Selecting a Revision Control Tool

Introduction

You definitely want a revision control tool, not just because you’re reading this, but because everyone produces and updates information, and revision control eliminates the risk of destroying your information in the process of updating it.

At first glance the choice of revision control tools is daunting, Wikipedia lists more than 25 different options. Fortunately within the realm of modern software development it is easy to pare this list down, and I will only be examining four options. I discount all of the proprietary offerings, partly because the free software options are so effective that I’ve never needed to use any of them, and partly because if you’re paying for them you should be getting support from the supplier instead of me. Next I discount all but the most popular free software options because it’s an unfortunate reality that technical superiority is secondary in importance to familiarity for users. Finally, I discount CVS as the champion whose time has passed.

The remaining options are Subversion (SVN) amongst centralized tools, and the trio of distributed tools: Git, Mercurial (hg), and Bazaar (bzr). The good news is that for small to medium sized corporate or open source software projects all of these tools are appropriate and capable of satisfying the source code control needs. The bad news is that making the final choice based on minor differentiating features can be fairly difficult. This is further complicated by the fact that all these tools are being actively developed and a useful feature is unlikely to remain unique to a single project for long.

Criteria for Selection

In order to make your decision you’ll need to assemble a list of criteria. The following list provides some general ideas about what might be important for your decision:

Project Structure and Development Process

  • Are all the committers gathered in a single location or are they geographically and networkologically diverse? If in an office environment, do you want to support working from other locations?
  • Does the project involve working with large and/or unmergeable artifacts such as images, office documents or Flash projects? Will many people be accessing these documents, or just a few who can coordinate easily?
  • Do you have a large team or strict quality constraints such that you want a dedicated “gatekeeper” to control how code arrives on the main lines of development?
  • How big is your repository in commits, files and bytes? What are your performance constraints?
  • What branching and merging strategy are you going to use?

Usability

  • How sophisticated are my users, and how easy does the tool need to be? How involved will the users be in branching and what are the consequences of any mistakes on their part?
  • How much effort will it be to maintain any shared repositories?
  • What sort of tools will I want to integrate revision control with? How much effort will it be to customize the tools to my needs?

Tool’s viability and compatibility

  • How strong is the development team supporting tool and how large is the community using it? Are they open to new ideas and do they accept patches? Does the same apply to the technology the tool is built upon?
  • Does the tool use similar technology to your project? Will it grow in the same direction as your project is likely to?
  • Does the legal and political position of the tool matter to you? Are you comfortable with the license and will it be well protected in the case of legal problems or potential IP infringement cases? Is the tool protected by the same groups as other tools you already use?

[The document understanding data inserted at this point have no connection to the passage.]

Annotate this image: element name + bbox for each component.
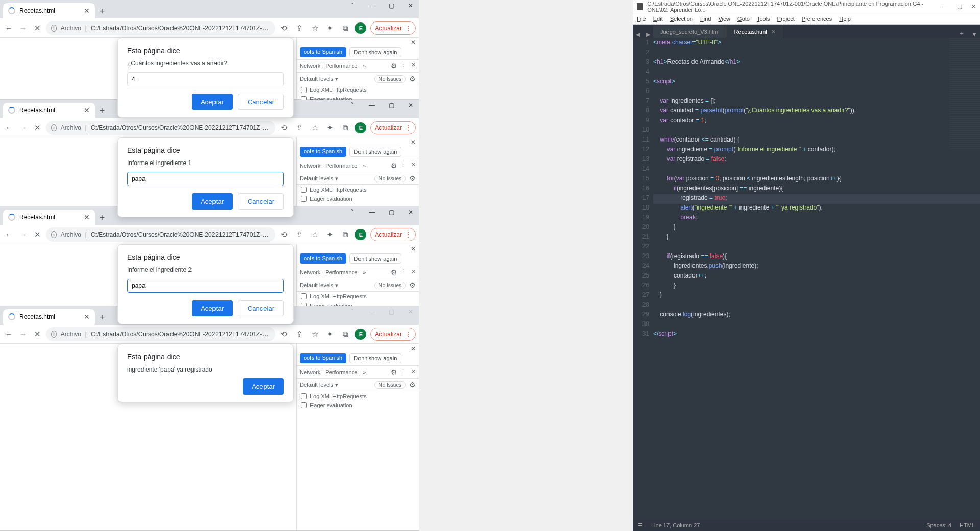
more-tabs-icon[interactable]: » — [363, 163, 366, 169]
forward-icon[interactable]: → — [17, 330, 29, 338]
stop-icon[interactable]: ✕ — [32, 123, 43, 132]
levels-dropdown[interactable]: Default levels ▾ — [300, 282, 338, 289]
new-tab-button[interactable]: + — [95, 310, 109, 325]
menu-item[interactable]: Preferences — [802, 16, 832, 22]
browser-tab[interactable]: Recetas.html ✕ — [3, 309, 95, 325]
menu-item[interactable]: Tools — [757, 16, 770, 22]
browser-tab[interactable]: Recetas.html ✕ — [3, 210, 95, 225]
info-icon[interactable]: i — [51, 25, 57, 32]
close-icon[interactable]: ✕ — [404, 209, 417, 216]
translate-icon[interactable]: ⟲ — [278, 24, 290, 33]
chevron-down-icon[interactable]: ˅ — [346, 209, 358, 216]
new-tab-icon[interactable]: ＋ — [954, 29, 969, 38]
forward-icon[interactable]: → — [17, 230, 29, 239]
issues-badge[interactable]: No Issues — [374, 282, 406, 289]
gear-icon[interactable]: ⚙ — [409, 174, 416, 182]
editor-tab[interactable]: Juego_secreto_V3.html — [653, 26, 727, 38]
checkbox[interactable] — [301, 87, 307, 93]
translate-pill[interactable]: ools to Spanish — [300, 353, 346, 363]
maximize-icon[interactable]: ▢ — [385, 102, 397, 109]
gear-icon[interactable]: ⚙ — [409, 75, 416, 83]
devtools-tab-performance[interactable]: Performance — [325, 63, 357, 69]
hamburger-icon[interactable]: ☰ — [638, 522, 643, 529]
minimize-icon[interactable]: — — [366, 308, 378, 315]
minimize-icon[interactable]: — — [366, 209, 378, 216]
checkbox[interactable] — [301, 187, 307, 193]
minimize-icon[interactable]: — — [366, 2, 378, 9]
gear-icon[interactable]: ⚙ — [391, 268, 397, 276]
levels-dropdown[interactable]: Default levels ▾ — [300, 76, 338, 82]
chevron-down-icon[interactable]: ˅ — [346, 102, 358, 109]
gear-icon[interactable]: ⚙ — [391, 368, 397, 376]
cancel-button[interactable]: Cancelar — [238, 193, 284, 210]
more-icon[interactable]: ⋮ — [405, 124, 411, 131]
info-icon[interactable]: i — [51, 331, 57, 338]
checkbox[interactable] — [301, 393, 307, 399]
sublime-titlebar[interactable]: C:\Estrada\Otros\Cursos\Oracle ONE-20221… — [633, 0, 980, 13]
extensions-icon[interactable]: ✦ — [324, 330, 336, 339]
cube-icon[interactable]: ⧉ — [340, 230, 351, 239]
dismiss-pill[interactable]: Don't show again — [349, 147, 401, 157]
dismiss-pill[interactable]: Don't show again — [349, 253, 401, 264]
share-icon[interactable]: ⇪ — [294, 24, 305, 33]
maximize-icon[interactable]: ▢ — [385, 308, 397, 315]
close-icon[interactable]: ✕ — [404, 2, 417, 9]
new-tab-button[interactable]: + — [95, 211, 109, 225]
cancel-button[interactable]: Cancelar — [238, 94, 284, 110]
dialog-input[interactable] — [127, 279, 284, 293]
more-tabs-icon[interactable]: » — [363, 369, 366, 375]
close-tab-icon[interactable]: ✕ — [84, 213, 90, 221]
dismiss-pill[interactable]: Don't show again — [349, 47, 401, 57]
extensions-icon[interactable]: ✦ — [324, 123, 336, 132]
forward-icon[interactable]: → — [17, 24, 29, 32]
star-icon[interactable]: ☆ — [309, 230, 320, 239]
reload-pill[interactable]: Actualizar ⋮ — [370, 121, 416, 134]
nav-left-icon[interactable]: ◀ — [633, 31, 643, 38]
menu-item[interactable]: Selection — [670, 16, 693, 22]
editor-area[interactable]: 1234567891011121314151617181920212223242… — [633, 38, 980, 518]
checkbox-row[interactable]: Eager evaluation — [297, 194, 419, 203]
dismiss-pill[interactable]: Don't show again — [349, 353, 401, 363]
close-banner-icon[interactable]: ✕ — [411, 345, 416, 352]
ok-button[interactable]: Aceptar — [192, 300, 233, 316]
levels-dropdown[interactable]: Default levels ▾ — [300, 382, 338, 388]
close-tab-icon[interactable]: ✕ — [771, 29, 776, 35]
translate-icon[interactable]: ⟲ — [278, 230, 290, 239]
back-icon[interactable]: ← — [3, 24, 14, 32]
close-tab-icon[interactable]: ✕ — [84, 313, 90, 321]
ok-button[interactable]: Aceptar — [192, 193, 233, 210]
devtools-tab-performance[interactable]: Performance — [325, 369, 357, 375]
close-icon[interactable]: ✕ — [404, 308, 417, 315]
share-icon[interactable]: ⇪ — [294, 330, 305, 339]
issues-badge[interactable]: No Issues — [374, 75, 406, 83]
devtools-tab-network[interactable]: Network — [300, 369, 320, 375]
close-tab-icon[interactable]: ✕ — [84, 7, 90, 15]
avatar[interactable]: E — [355, 229, 366, 240]
close-devtools-icon[interactable]: ✕ — [411, 268, 416, 276]
chevron-down-icon[interactable]: ˅ — [346, 308, 358, 315]
maximize-icon[interactable]: ▢ — [385, 2, 397, 9]
reload-pill[interactable]: Actualizar ⋮ — [370, 328, 416, 341]
close-icon[interactable]: ✕ — [971, 3, 976, 10]
stop-icon[interactable]: ✕ — [32, 330, 43, 339]
more-tabs-icon[interactable]: » — [363, 63, 366, 69]
avatar[interactable]: E — [355, 122, 366, 133]
checkbox-row[interactable]: Log XMLHttpRequests — [297, 391, 419, 401]
address-bar[interactable]: i Archivo | C:/Estrada/Otros/Cursos/Orac… — [46, 227, 275, 242]
menu-item[interactable]: Find — [700, 16, 711, 22]
extensions-icon[interactable]: ✦ — [324, 230, 336, 239]
minimize-icon[interactable]: — — [366, 102, 378, 109]
star-icon[interactable]: ☆ — [309, 123, 320, 132]
maximize-icon[interactable]: ▢ — [385, 209, 397, 216]
new-tab-button[interactable]: + — [95, 4, 109, 18]
checkbox-row[interactable]: Log XMLHttpRequests — [297, 292, 419, 301]
close-banner-icon[interactable]: ✕ — [411, 138, 416, 146]
gear-icon[interactable]: ⚙ — [409, 281, 416, 289]
translate-icon[interactable]: ⟲ — [278, 123, 290, 132]
menu-item[interactable]: Help — [839, 16, 851, 22]
back-icon[interactable]: ← — [3, 330, 14, 338]
address-bar[interactable]: i Archivo | C:/Estrada/Otros/Cursos/Orac… — [46, 21, 275, 35]
address-bar[interactable]: i Archivo | C:/Estrada/Otros/Cursos/Orac… — [46, 121, 275, 135]
more-icon[interactable]: ⋮ — [405, 25, 411, 32]
code-area[interactable]: <meta charset="UTF-8"> <h1>Recetas de Ar… — [653, 38, 980, 340]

Distributed and Centralized models

In a centralized model revision control system there is one repository which is shared by all users who must contact it for history information and to commit changes. In a distributed model each user has their own repository which contains the full revision history and enables them to browse history and do commits locally. Locally committed changes may then be shared with others, typically by making them available on a server for other people to pull them or by pushing them up to a shared repository somewhere.

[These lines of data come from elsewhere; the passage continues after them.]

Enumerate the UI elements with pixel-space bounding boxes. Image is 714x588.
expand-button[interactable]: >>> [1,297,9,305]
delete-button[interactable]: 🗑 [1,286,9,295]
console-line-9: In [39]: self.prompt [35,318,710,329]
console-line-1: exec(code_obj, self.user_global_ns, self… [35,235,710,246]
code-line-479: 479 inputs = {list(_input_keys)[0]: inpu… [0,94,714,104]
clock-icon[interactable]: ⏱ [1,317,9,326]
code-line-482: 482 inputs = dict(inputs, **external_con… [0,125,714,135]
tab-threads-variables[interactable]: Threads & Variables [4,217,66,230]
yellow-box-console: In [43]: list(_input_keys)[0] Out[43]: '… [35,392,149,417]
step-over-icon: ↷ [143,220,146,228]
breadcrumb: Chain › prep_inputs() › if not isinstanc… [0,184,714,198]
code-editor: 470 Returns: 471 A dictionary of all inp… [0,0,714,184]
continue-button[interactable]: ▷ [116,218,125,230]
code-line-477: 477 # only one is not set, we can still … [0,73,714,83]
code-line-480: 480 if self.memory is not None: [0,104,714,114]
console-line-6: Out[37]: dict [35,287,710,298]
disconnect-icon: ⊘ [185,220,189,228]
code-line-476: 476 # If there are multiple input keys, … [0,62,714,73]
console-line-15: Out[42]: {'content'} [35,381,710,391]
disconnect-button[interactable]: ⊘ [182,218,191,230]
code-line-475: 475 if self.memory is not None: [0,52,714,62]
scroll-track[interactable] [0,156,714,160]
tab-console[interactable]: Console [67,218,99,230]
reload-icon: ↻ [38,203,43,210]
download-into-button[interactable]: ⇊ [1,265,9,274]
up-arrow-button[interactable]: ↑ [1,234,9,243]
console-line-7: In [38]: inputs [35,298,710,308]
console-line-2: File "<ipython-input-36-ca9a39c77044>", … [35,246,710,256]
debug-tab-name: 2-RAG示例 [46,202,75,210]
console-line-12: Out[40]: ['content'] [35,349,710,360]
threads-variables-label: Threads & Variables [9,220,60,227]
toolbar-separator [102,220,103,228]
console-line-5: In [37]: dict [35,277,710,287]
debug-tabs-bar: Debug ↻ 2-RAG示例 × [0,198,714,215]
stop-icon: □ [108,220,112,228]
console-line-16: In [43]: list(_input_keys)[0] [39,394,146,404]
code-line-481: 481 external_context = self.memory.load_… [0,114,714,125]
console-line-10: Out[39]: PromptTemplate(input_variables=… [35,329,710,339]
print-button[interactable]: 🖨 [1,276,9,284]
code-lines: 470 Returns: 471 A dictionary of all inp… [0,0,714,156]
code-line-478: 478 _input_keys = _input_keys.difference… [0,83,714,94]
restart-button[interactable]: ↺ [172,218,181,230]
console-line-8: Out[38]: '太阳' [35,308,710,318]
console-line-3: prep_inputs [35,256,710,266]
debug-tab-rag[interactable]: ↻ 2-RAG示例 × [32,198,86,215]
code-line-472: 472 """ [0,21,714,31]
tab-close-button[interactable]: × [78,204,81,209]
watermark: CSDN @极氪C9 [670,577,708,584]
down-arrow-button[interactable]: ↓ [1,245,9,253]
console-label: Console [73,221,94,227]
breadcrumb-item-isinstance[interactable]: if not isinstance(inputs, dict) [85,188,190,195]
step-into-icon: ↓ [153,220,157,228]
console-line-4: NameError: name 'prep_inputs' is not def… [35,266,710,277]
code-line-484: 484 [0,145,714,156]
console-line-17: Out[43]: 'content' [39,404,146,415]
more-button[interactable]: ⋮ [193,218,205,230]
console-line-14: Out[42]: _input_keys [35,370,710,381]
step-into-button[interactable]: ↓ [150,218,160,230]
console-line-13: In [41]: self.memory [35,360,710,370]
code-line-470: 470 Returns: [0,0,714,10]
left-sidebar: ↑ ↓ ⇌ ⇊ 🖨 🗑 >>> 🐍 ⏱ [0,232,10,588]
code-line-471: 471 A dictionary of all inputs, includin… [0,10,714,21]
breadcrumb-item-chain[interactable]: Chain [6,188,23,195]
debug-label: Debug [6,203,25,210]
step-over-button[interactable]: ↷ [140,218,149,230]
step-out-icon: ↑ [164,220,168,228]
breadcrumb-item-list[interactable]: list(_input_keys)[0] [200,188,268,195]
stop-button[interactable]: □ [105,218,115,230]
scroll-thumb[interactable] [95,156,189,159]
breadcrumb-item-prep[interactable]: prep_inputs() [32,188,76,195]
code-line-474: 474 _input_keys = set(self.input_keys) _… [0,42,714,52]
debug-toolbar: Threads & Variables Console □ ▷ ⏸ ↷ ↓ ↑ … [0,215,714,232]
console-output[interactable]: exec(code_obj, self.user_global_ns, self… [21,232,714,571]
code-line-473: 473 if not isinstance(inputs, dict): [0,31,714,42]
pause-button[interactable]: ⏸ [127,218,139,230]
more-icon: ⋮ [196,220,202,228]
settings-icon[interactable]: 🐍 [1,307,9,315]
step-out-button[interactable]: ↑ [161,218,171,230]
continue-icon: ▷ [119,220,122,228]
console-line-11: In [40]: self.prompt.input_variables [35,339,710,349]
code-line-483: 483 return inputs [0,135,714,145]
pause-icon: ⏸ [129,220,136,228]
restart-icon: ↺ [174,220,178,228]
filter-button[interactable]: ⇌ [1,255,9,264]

Distributed systems have evolved from centralized ones in order to address network and branch management issues arising in projects with many geographically spread developers. Local commits are much faster, which encourages developers to separate their development into more smaller chunks, resulting in a more comprehensible history. Combined with faster history browsing this results in developers having a better understanding of the code base.

Most distributed tools are still able to support centralized work flows because they have the functionality for pushing changes to a remote repository, much like the centralized tools do on commit. However, because the repositories are in fact detached they cannot support file locking features to prevent multiple users from simultaneously editing the same file, which can be a critical feature for projects that collaborate with unmergeable source files such as images or complex office documents.

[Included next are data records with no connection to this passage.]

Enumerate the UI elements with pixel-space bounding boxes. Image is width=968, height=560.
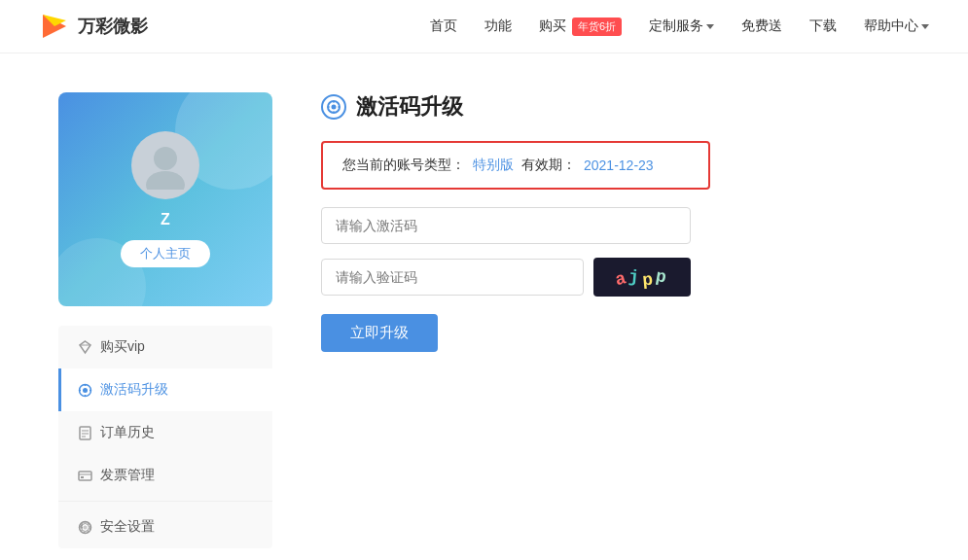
right-panel: 激活码升级 您当前的账号类型： 特别版 有效期： 2021-12-23 a j … xyxy=(272,92,910,548)
account-info-box: 您当前的账号类型： 特别版 有效期： 2021-12-23 xyxy=(321,141,710,190)
logo-text: 万彩微影 xyxy=(78,15,148,38)
header: 万彩微影 首页 功能 购买 年货6折 定制服务 免费送 下载 帮助中心 xyxy=(0,0,968,53)
left-panel: Z 个人主页 购买vip xyxy=(58,92,272,548)
sidebar-menu: 购买vip 激活码升级 xyxy=(58,326,272,548)
nav-custom[interactable]: 定制服务 xyxy=(649,18,714,35)
profile-card: Z 个人主页 xyxy=(58,92,272,306)
sidebar-item-orders[interactable]: 订单历史 xyxy=(58,411,272,454)
nav-home[interactable]: 首页 xyxy=(430,18,457,35)
nav-buy[interactable]: 购买 年货6折 xyxy=(539,18,622,36)
custom-arrow-icon xyxy=(706,24,714,29)
activation-icon xyxy=(77,382,92,398)
svg-point-2 xyxy=(154,147,177,170)
page-title: 激活码升级 xyxy=(321,92,910,122)
nav-features[interactable]: 功能 xyxy=(484,18,512,35)
svg-point-3 xyxy=(146,171,185,190)
upgrade-button[interactable]: 立即升级 xyxy=(321,314,438,352)
activation-code-input[interactable] xyxy=(321,207,691,244)
avatar xyxy=(131,131,199,199)
security-icon xyxy=(77,519,92,535)
captcha-input[interactable] xyxy=(321,259,584,296)
svg-rect-12 xyxy=(81,476,84,478)
info-valid-date: 2021-12-23 xyxy=(584,158,654,173)
svg-rect-10 xyxy=(79,472,91,480)
profile-home-button[interactable]: 个人主页 xyxy=(121,240,210,267)
sidebar-item-security[interactable]: 安全设置 xyxy=(58,506,272,548)
info-type-value: 特别版 xyxy=(473,157,514,174)
info-valid-label: 有效期： xyxy=(521,157,576,174)
nav-help[interactable]: 帮助中心 xyxy=(864,18,929,35)
logo[interactable]: 万彩微影 xyxy=(39,11,148,42)
captcha-row: a j p p xyxy=(321,258,691,297)
sidebar-divider xyxy=(58,501,272,502)
title-icon xyxy=(321,94,346,120)
main-nav: 首页 功能 购买 年货6折 定制服务 免费送 下载 帮助中心 xyxy=(430,18,929,36)
sidebar-item-buy-vip[interactable]: 购买vip xyxy=(58,326,272,368)
avatar-icon xyxy=(141,141,190,190)
svg-point-17 xyxy=(83,525,87,529)
svg-point-5 xyxy=(83,388,88,393)
orders-icon xyxy=(77,425,92,440)
invoice-icon xyxy=(77,468,92,483)
buy-badge: 年货6折 xyxy=(572,18,622,36)
nav-free[interactable]: 免费送 xyxy=(741,18,782,35)
username: Z xyxy=(161,211,170,228)
content: Z 个人主页 购买vip xyxy=(0,53,968,560)
sidebar-item-invoice[interactable]: 发票管理 xyxy=(58,454,272,497)
diamond-icon xyxy=(77,339,92,355)
captcha-image[interactable]: a j p p xyxy=(593,258,691,297)
sidebar-item-activation[interactable]: 激活码升级 xyxy=(58,368,272,411)
svg-point-19 xyxy=(332,105,337,110)
nav-download[interactable]: 下载 xyxy=(809,18,837,35)
activation-code-group xyxy=(321,207,691,244)
info-type-label: 您当前的账号类型： xyxy=(342,157,465,174)
logo-icon xyxy=(39,11,70,42)
help-arrow-icon xyxy=(921,24,929,29)
page-title-text: 激活码升级 xyxy=(356,92,463,122)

Workflows that involve a lot of branching are typically easier to manage using a distributed system because each developer’s repository essentially becomes a new branch or set of branches in the project. For example, it enables small subteams to collaborate outside the central repository with minimal project maintenance overhead, as well as enabling the “gatekeeper” model used in Linux development, where changes must be manually accepted by someone responsible for branch stability. These workflows can also be implemented in centralized systems, but will result in a lot of branches in the repository along with attendant repository maintenance.

Subversion in Depth

Subversion uses a centralized model, and the only repository data stored in the working area is a copy of the files checked out from the server in order to support quick diff operations. The official project only provides a command line client, but there are many graphical clients including plugins for IDEs and file explorer tools. It also comes with a wealth of administrative tools. As the oldest of the VCS tools it has the most special case features, although the architectural changes of the distributed tools make some of these irrelevant.

Created to replace CVS, Subversion follows many of its design decisions while improving the most problematic areas. This makes it an easy transition for CVS users, and combined with the relative simplicity of the centralized model makes this the easiest of the tools to adopt.

Subversion is implemented in C and maintained for various POSIX style platforms, Mac OS X and MS Windows. Unofficial packages are available on many platforms, linked from the official project page. SVN started as a part of the Tigris project in 2000 and moved to the Apache Foundation in early 2010.

Project Structure and Development Process

As a centralized tool, Subversion works best with smaller numbers of committers who all have good network connections to the repository. Large numbers of committers generate a lot of traffic for the server which quickly becomes a bottleneck and necessitates complex redundancy and synchronization schemes.

One unique feature of Subversion compared with the distributed tools is file locking which allows user’s to reserve write access to unmergeable files.

While it can support workflows that involve a lot of branches, including the gatekeeper model, this comes at a cost of clutter and potential management overhead from storing many branches centrally. Relocating a series of changes from one branchpoint to another is an operation which is particularly difficult in Subversion.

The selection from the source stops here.